“What,” someone asks, “does it mean to ‘trust Christ?’ I often hear people use that term but it is not clear to me what they are saying.”
* * *
The bottom-line question each of us must face is this: “Am I personally willing to trust what God has already done, once for all, in the life, death and resurrection of Jesus of Nazareth, as the adequate and sufficient basis for my right standing with God, or must I try to supplement that in any manner whatsoever in order to be secure and to feel secure before a holy God?”
One’s honest, soul-level answer to that question will indicate whether that one is really “trusting Christ” or not. We will benefit far more by getting alone in a quiet place with God and dealing with this question than by avoiding it in endless arguments over sacramental rituals, details about worship or formalities of church government. Nor is the issue one of membership in a particular church or whether we judge ourselves “as good as” or “better than” somebody else — or even than a great many other people put together.

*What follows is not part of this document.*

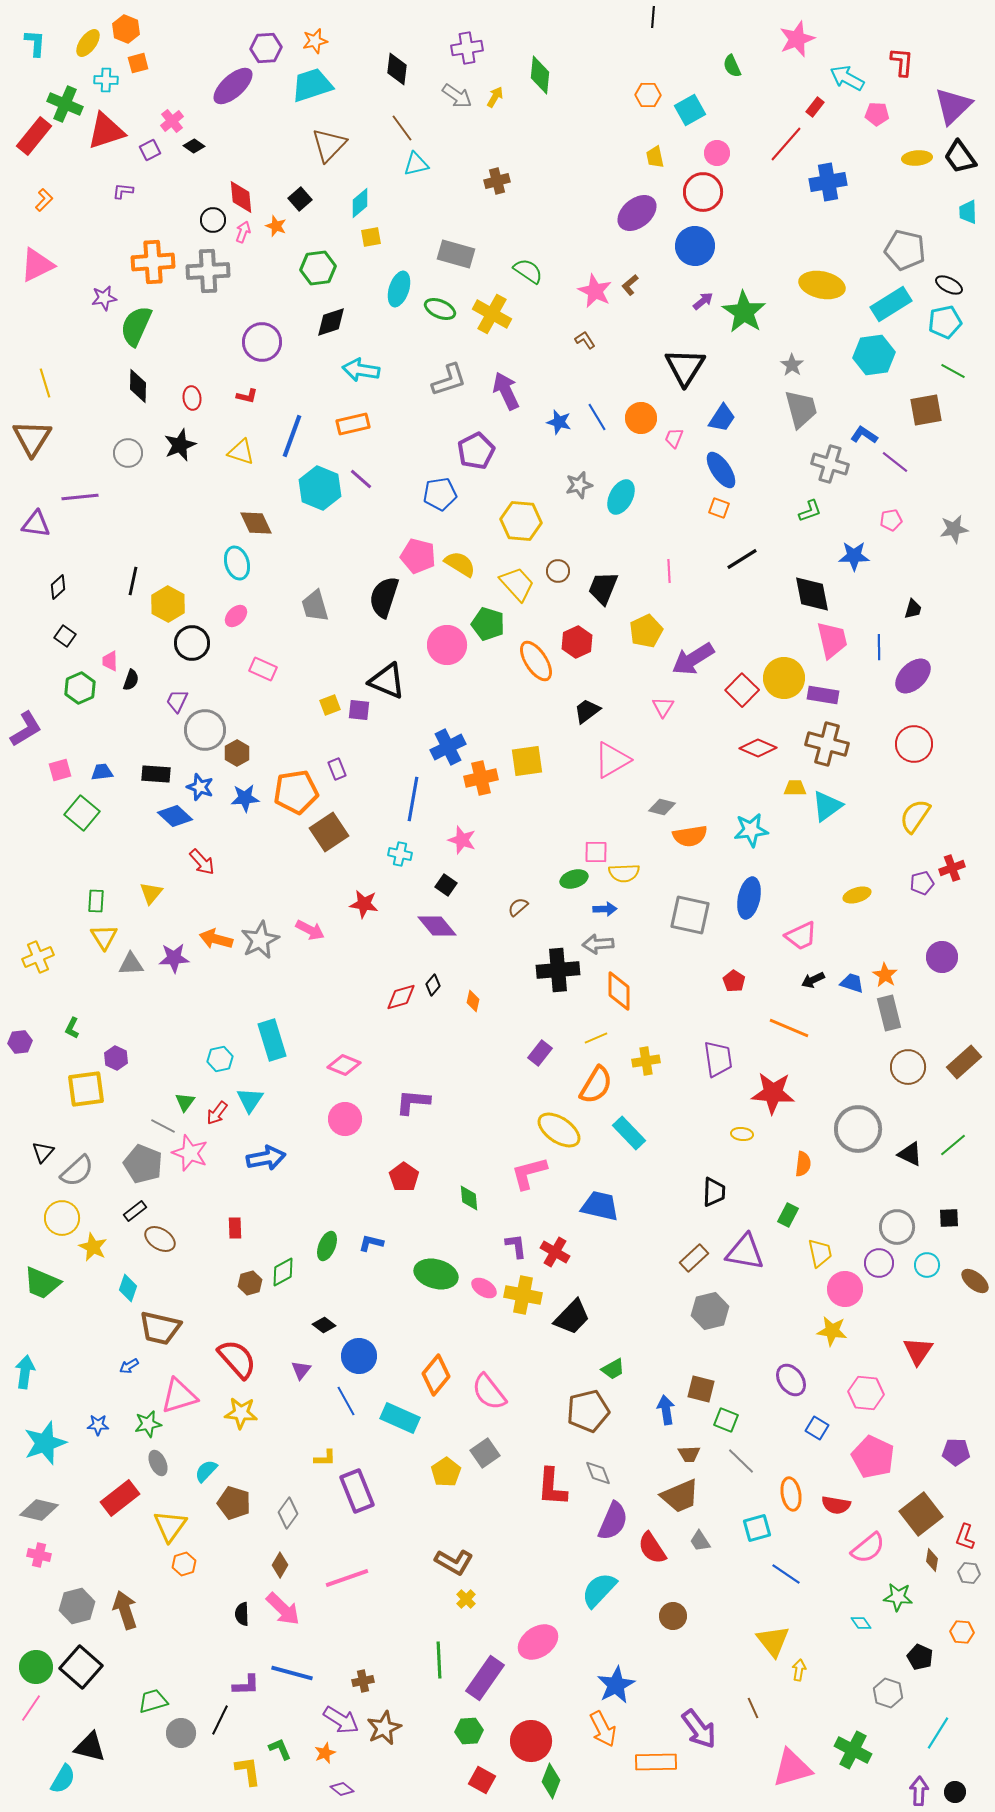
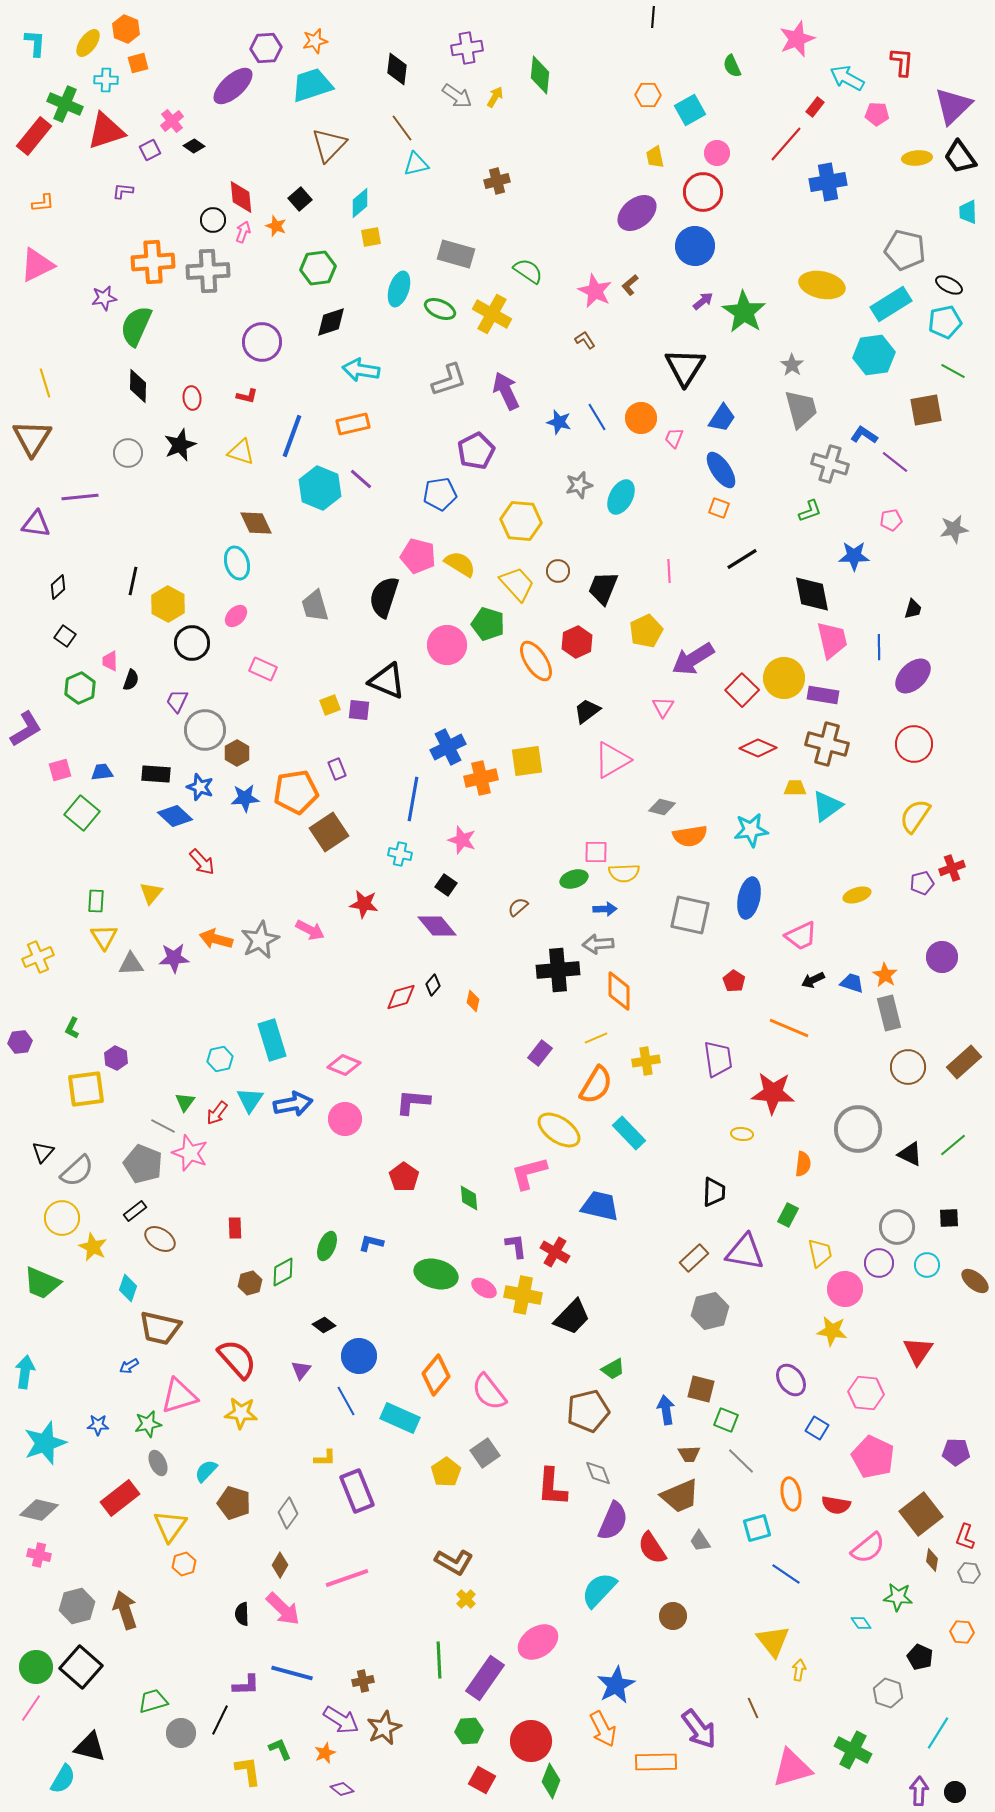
orange L-shape at (44, 200): moved 1 px left, 3 px down; rotated 40 degrees clockwise
blue arrow at (266, 1158): moved 27 px right, 54 px up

Jesus reconciled sinners to God 2,000 years ago by his representative life, death and resurrection (Col. 1:19-23). He offered one sacrifice for sin for all time, and by it he made his people perfect in God’s sight forever (Heb. 10:12, 14). If, when we learn what Jesus has done, we are sorry for our sin and are drawn to him as Savior (through faith) and Lord (for obedience), we may know that we are among those for whom he lived and died and whom, by that representative living and dying, he redeemed and saved forever (1 Thes. 1:3-6).